I applied and was accepted at Southern College of Optometry in Memphis, Tennessee, in 1947 after finishing the required pre-optometry courses. Before long I met a smart and beautiful University of Tennessee School of Nursing senior student from East Tennessee named Velma Jordan. We got married in 1948 after she graduated.  I graduated in 1950 with the Doctor of Optometry degree.

           

After the Korean War started, I received a form letter from the Air Force Personnel Center at Denver, Colo., asking me to be re-commissioned for active duty and fly again. I didn’t but it caused me to consider joining the Air Force Reserve once I was settled in my optometric practice, which I did.

 

I was assigned in the early 1970s to be a liaison officer to the Air Force Academy in Colorado Springs, Colorado. At around the same time, my fellow cadet at Independence Army Air Field, Kansas – Fred Olivi of the 1945 Nagasaki atomic bomb mission – was also assigned and we reconnected with each other. We had corresponded after the war.

 

I continued my Air Force Reserve duties with the Air Force Academy, retiring after 30 years active and reserve duty in 1984 as a colonel (O-6).

 

Over the years, in looking back at the history and results of World War II pilot training, I came to realize more fully how difficult, dangerous and challenging it was.

 

In some 1993 correspondence with M/Sgt. Dave Manard, USAF Retired, from the Air Force Museum at Wright-Patterson Air Force Base, Ohio, he wrote, “The successful completion of pilot training was not an easy task. During the period of January 1, 1941, to August 31, 1945, there were 191,654 cadets who were awarded pilot wings. However, there were also 132,993 who ‘washed out’ or were killed during training, a loss rate of approximately 40 percent.”

 

Velma and I had two wonderful children – Cathy Morris, born in 1956 – and John Shearer, born in 1959. My wife and I had a happy 64 years together before she died in 2012. We were blessed with three grandchildren and seven great-grandchildren.

 

Most of the former aviation cadets I’ve kept up with over the years went on to lead good and productive lives after the war. In my Cordele High School Class of 1942 and with two good friends from the Class of 1941, for example, one who had been a valedictorian became a PhD rocket scientist at Redstone Arsenal in Huntsville, Ala.

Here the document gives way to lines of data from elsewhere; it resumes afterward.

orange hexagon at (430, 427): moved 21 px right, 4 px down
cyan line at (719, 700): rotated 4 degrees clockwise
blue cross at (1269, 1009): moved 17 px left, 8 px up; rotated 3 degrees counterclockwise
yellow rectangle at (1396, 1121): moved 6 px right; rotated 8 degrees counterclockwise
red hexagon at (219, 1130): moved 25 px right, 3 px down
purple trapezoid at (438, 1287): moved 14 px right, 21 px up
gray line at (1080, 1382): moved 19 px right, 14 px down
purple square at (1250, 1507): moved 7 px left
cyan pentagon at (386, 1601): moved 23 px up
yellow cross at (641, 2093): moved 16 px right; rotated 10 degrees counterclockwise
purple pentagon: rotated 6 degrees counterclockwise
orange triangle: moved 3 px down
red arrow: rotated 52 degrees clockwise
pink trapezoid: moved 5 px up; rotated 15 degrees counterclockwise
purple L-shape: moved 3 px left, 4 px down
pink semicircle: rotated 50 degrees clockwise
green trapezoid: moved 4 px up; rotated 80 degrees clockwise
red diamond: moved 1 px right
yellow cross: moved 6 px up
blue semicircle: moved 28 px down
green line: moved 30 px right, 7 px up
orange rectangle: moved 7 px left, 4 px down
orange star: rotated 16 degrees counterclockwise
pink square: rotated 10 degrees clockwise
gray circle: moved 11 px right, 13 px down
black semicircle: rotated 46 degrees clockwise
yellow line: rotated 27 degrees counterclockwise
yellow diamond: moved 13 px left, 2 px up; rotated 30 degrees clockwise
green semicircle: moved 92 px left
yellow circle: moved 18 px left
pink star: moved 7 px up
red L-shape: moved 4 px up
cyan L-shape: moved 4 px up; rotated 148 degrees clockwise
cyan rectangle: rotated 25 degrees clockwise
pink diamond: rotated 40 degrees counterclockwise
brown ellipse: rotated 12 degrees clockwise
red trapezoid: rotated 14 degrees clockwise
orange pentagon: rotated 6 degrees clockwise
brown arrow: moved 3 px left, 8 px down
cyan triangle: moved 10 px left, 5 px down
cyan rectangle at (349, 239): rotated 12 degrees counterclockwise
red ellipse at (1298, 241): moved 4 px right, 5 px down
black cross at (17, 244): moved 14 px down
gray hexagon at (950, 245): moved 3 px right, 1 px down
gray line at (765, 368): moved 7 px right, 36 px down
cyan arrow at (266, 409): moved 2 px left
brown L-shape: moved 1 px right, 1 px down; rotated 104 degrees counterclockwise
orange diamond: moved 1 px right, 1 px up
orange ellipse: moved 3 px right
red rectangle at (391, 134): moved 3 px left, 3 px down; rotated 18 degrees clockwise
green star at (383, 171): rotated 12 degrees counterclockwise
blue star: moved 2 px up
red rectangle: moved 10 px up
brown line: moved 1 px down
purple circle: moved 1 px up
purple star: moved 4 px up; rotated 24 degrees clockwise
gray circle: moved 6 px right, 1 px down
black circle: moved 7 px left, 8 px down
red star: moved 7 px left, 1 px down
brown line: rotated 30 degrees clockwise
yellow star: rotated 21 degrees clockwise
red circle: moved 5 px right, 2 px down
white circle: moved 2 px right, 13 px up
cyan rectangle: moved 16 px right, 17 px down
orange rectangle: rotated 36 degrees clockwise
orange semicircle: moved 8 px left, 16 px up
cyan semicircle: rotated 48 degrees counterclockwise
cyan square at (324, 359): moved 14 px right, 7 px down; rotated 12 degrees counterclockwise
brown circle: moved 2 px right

Three others became doctors and two became lawyers.

 

One, Mac Hyman, wrote the well-known book, “No Time for Sergeants,” which was later made into a movie and helped propel Andy Griffith’s acting career.

 

One other high school friend from Cordele who went through pilot training sadly died of an apparent suicide shortly after the war from domestic problems. Two of these seven were navigators and five were pilots; all from a high school class of 70 students.

 

Sadly, two members of our Class of 1942 died in combat in the South Pacific islands fighting.

 

These brief statistics seem to point out that we were the “pick of the litter.” Since it has been 75 years after the war ended as I write this in 2020, most of us are gone now. But we were present when needed by our country and proudly served!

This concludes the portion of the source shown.